Soltanto che i comunisti si immaginano che essi potranno arrivarvi con lo sviluppo e l’organizzazione della potenza politica delle classi operaie e principalmente del proletariato delle città, con l’aiuto del radicalismo borghese. Mentre i socialisti libertari, nemici di ogni partito e di ogni alleanza equivoca, pensano che si può raggiungere questa meta solo con lo sviluppo e l’organizzazione sociale delle masse operaie sia delle città che delle campagne, compresi tutti gli uomini di buona volontà delle classi superiori, i quali, rompendo con tutto il loro passato, vorrebbero francamente schierarsi con essi, accettando integralmente il loro programma. Da tutto ciò, due diversi metodi. I comunisti credono di dover organizzare le loro forze operaie per impadronirsi della potenza politica degli Stati. I socialisti libertari si organizzano in previsione della distruzione, o, se si vuole una parola più gentile, in vista della liquidazione degli Stati.

I comunisti sono partigiani del principio e della pratica dell’autorità, i socialisti libertari non hanno fiducia che nella libertà.

Egualmente partigiani gli uni e gli altri della scienza che deve uccidere la superstizione e abolire la fede teologica – metafisica, i primi vorrebbero imporla, gli altri si sforzano di propagandarla, affinché gli raggruppamenti umani, convinti, si organizzino e si abbiano a federare spontaneamente, liberamente, dal basso all’alto, per un loro proprio movimento e conformemente ai loro reali interessi, ma non seguendo un piano tracciato in precedenza e imposto alle masse ignoranti da alcune”intelligenze superiori”. I socialisti libertari pensano che vi è molto più spirito pratico e buon senso nelle aspirazioni istintive delle masse popolari che non nell’intelligenza profonda di tutti questi dottori e tutori dell’umanità.

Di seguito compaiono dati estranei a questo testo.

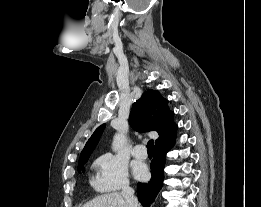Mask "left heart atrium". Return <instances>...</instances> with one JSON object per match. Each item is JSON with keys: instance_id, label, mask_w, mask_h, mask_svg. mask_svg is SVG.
<instances>
[{"instance_id": "left-heart-atrium-1", "label": "left heart atrium", "mask_w": 261, "mask_h": 207, "mask_svg": "<svg viewBox=\"0 0 261 207\" xmlns=\"http://www.w3.org/2000/svg\"><path fill=\"white\" fill-rule=\"evenodd\" d=\"M133 169L134 174L137 178H143L147 173L146 167L143 164L137 163L134 165Z\"/></svg>"}]
</instances>
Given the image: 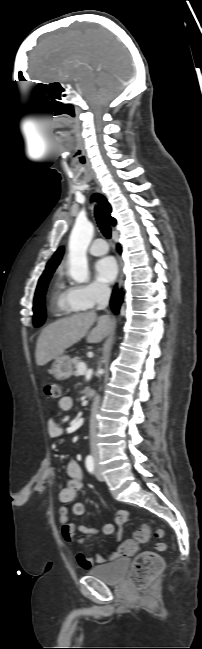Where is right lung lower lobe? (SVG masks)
Returning <instances> with one entry per match:
<instances>
[{
    "instance_id": "98d812e1",
    "label": "right lung lower lobe",
    "mask_w": 202,
    "mask_h": 649,
    "mask_svg": "<svg viewBox=\"0 0 202 649\" xmlns=\"http://www.w3.org/2000/svg\"><path fill=\"white\" fill-rule=\"evenodd\" d=\"M117 247H118V250L120 251L119 245ZM122 298H123V292H118L117 286H115V288L113 290V293H112V296H111L110 305H111V308H112L113 312H115L116 314L119 311L120 305L122 303Z\"/></svg>"
}]
</instances>
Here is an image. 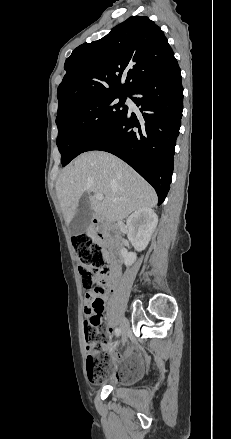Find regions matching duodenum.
<instances>
[{
	"label": "duodenum",
	"mask_w": 231,
	"mask_h": 439,
	"mask_svg": "<svg viewBox=\"0 0 231 439\" xmlns=\"http://www.w3.org/2000/svg\"><path fill=\"white\" fill-rule=\"evenodd\" d=\"M90 229H91V232H92V233H94V234H98V233L100 232V230H101V221H100L99 219H95V220L93 221V223H92ZM113 231H114V233L119 232V231H120V226H118V225L115 226L114 229H113ZM113 267H117V268H118V265H117V264H114ZM113 267H112V268H113Z\"/></svg>",
	"instance_id": "duodenum-1"
}]
</instances>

I socialisti libertari pensano, al contrario, che l’umanità si è lasciata troppo lungamente governare, e che la fonte dei mali non risiede già in questa o quella forma di governo, ma in ogni governo qualunque esso sia.

Se si vuol parlare di una dittatura collettiva, anche se esercitata da parecchie centinaia di individui dotati di “facoltà superiori” quali sono i cervelli tanto vasti, tanto potenti, per abbracciare l’infinita molteplicità e diversità degli interessi reali, delle aspirazioni, delle volontà, dei bisogni la cui somma costituisce la volontà di un popolo, capaci di creare un’organizzazione sociale che possa soddisfare tutti?

Questa organizzazione [imposta dalle “intelligenze superiori”] non sarà mai altro che un letto di Procuste, sul quale la violenza più o meno accentuata dello Stato forzerà la disgraziata società a spegnersi. È ciò che è avvenuto sempre fino ad ora ed è precisamente a questo sistema antico dell’organizzazione obbligatoria che la rivoluzione deve porre un termine, rendendo la più completa libertà alle masse, ai gruppi, ai Comuni, alle associazioni, agli individui medesimi, distruggendo una volta per sempre la causa storica di tutte le violenze: la potenza e l’esistenza stessa dello Stato.